Sanık hakkında kurulan mahkumiyet hükmünün hukuki bir sonuç doğurmamasını ifade eden Hükmün Açıklanmasının Geri Bırakılması kurumuda bir cezanın kişiselleştirmesi kurumudur.
Ertelemenin koşulları TCK 51. maddesinde, Hükmün Açıklanmasının Geri Bırakılması koşulları ise CMK 231/5 maddesinde belirtilmiş ve bu hususlar birçok Yargıtay Ceza Genel Kurulu ile Daire kararlarında açıkça ifade edilmiştir.
Sanığa ait dosyada mevcut adli sicil kaydına göre silinme koşulları oluşan; tekerrüre esas teşkil etmeyen, erteleme veya H.A.G.B. na engel nitelikte olmayan taksirle yaralama suçuna ilişkin adli para cezası ile H.A.G.B kararından ibarettir.
Her iki kaydında TCK 51 ve CMK 231/5 maddesinin uygulanmasına engel değildir.
Cezanın caydırıcılığı gibi bir ifadenin ise yasal bir yönü bulunmamaktadır.

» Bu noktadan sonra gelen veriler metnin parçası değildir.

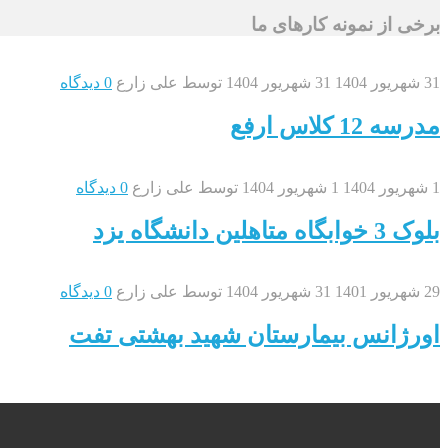
برخی از نمونه کارهای ما
31 شهریور 1404
31 شهریور 1404
توسط
علی زارع
0 دیدگاه
مدرسه 12 کلاس ارفع
1 شهریور 1404
1 شهریور 1404
توسط
علی زارع
0 دیدگاه
بلوک 3 خوابگاه متاهلین دانشگاه یزد
29 شهریور 1401
31 شهریور 1404
توسط
علی زارع
0 دیدگاه
اورژانس بیمارستان شهید بهشتی تفت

Yukarıda yapılan açıklamalar ve yasal düzenlemeler ve Yargıtay İçtihadı Birleştirme Büyük Genel Kurul kararı gözününe alındığında;
Yerel mahkemenin, mahkumiyete ilişkin gerekçesi ile TCK 51 ve CMK 231/5 maddesinin uygulanmamasına ilişkin gerekçesinin Anayasanın 141/3, CMK’nun 34, 230, 232 ve 289 maddelerine uygun, yasal ve yeterli olmaması nedeniyle kesin hukuka aykırılık bulunduğundan hükmün bu nedenlerle bozulmasına karar verilmelidir.
Bu itibarla, yerel mahkeme kararının onanması yönündeki çoğunluk görüşüne katılma imkanı olmamıştır.